In this depression and anxiety network, the most influential bridge symptom was the depressive symptom of “Motor” (PHQ8), which is similar to that in a previous study in Chinese adults, where “Motor” (PHQ8) showed a high bridge centrality both during the COVID-19 peak and post-peak outbreak period [49]. In another study, the symptom of “Motor” was identified as the crucial priority due to its relation to “thought of death” in female nursing students [15], suggesting that this symptom should be a target of interventions to reduce depression and anxiety. Other influential bridge symptoms included the anxiety symptoms of “Feeling afraid” (GAD7) and “Restlessness” (GAD5), suggesting that these symptoms should also be targeted in treatment.

The predictability of each node in the network of depression and anxiety was calculated. There were no associations between predictability and mean values of each node (rs = −0.056, p = 0.837), suggesting that certain symptoms might have a high value of predictability in the depressive and anxiety network, although these symptoms appeared less frequently [39]. On average, 56.3% of the node variance could be explained by neighboring nodes, implying that the potential sources of the remaining variance (e.g., stress and insomnia symptoms) were not included by both the PHQ-9 and GAD-7. Previous studies found that certain factors, such as gender, living area (urban/rural), and study major, were associated with depression and anxiety at the disorder level [41,42,43]. In this study, network comparison test found that compared to those from rural areas, students from urban areas had a significantly higher global strength of the network, indicating that individual symptoms in the model of urban college students were strongly inter-connected. This finding was not found in the relevant studies using network analysis and should be explored in future studies. In other comparisons (such as health-related major vs. other majors, and female vs male), no significant differences were found.
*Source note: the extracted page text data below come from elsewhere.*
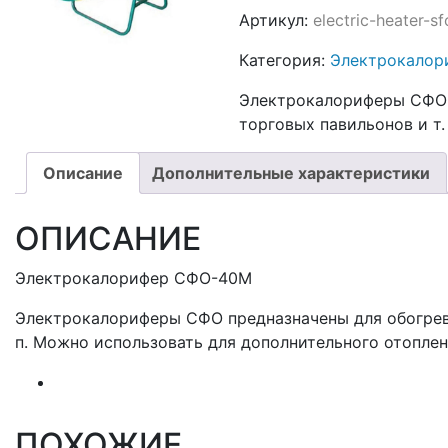
Артикул:
electric-heater-s
Категория:
Электрокалор
Электрокалориферы СФО п
торговых павильонов и т. 
Описание
Дополнительные характеристики
ОПИСАНИЕ
Электрокалорифер СФО-40М
Электрокалориферы СФО предназначены для обогрева
п. Можно использовать для дополнительного отопле
ПОХОЖИЕ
The strength of this study included the large sample size and use of the network approach to visualize depressive and anxiety symptom patterns in college students, with stable results. However, several limitations should be noted. First, the cross-sectional data collected by snowball sampling method were used to construct depressive and anxiety symptoms network structure, which could not identify the causality between individual symptoms and had limited representativeness. Therefore, the findings should be confirmed in future longitudinal studies. Second, self-reported measures were used to assess depressive and anxiety symptoms, which may have recall bias and are limited to capture clinical phenomena [15]. Third, for logistical reasons, depressive and anxiety network prior to and in the early stage of the COVID-19 pandemic were not assessed. Hence, the psychological impact of the pandemic could not be evaluated. Finally, some relevant symptoms, such as post-traumatic stress and certain somatic symptoms, were not measured, which could partly explain the relatively low predictability in the network.

In conclusion, centrality symptoms (i.e., “Fatigue”, “Excessive worry”, “Trouble relaxing” and “Uncontrollable worry”) and bridge symptoms (i.e., “Motor”, “Feeling afraid” and “Restlessness”) were identified in this network of depressive and anxiety symptoms in Chinese college students. Monitoring college students’ mental health in the late stage of the COVID-19 outbreak and targeting interventions (e.g., CBT, applied relaxation and medications) for selective symptoms are important to alleviate the overall level of anxiety and depression in this population.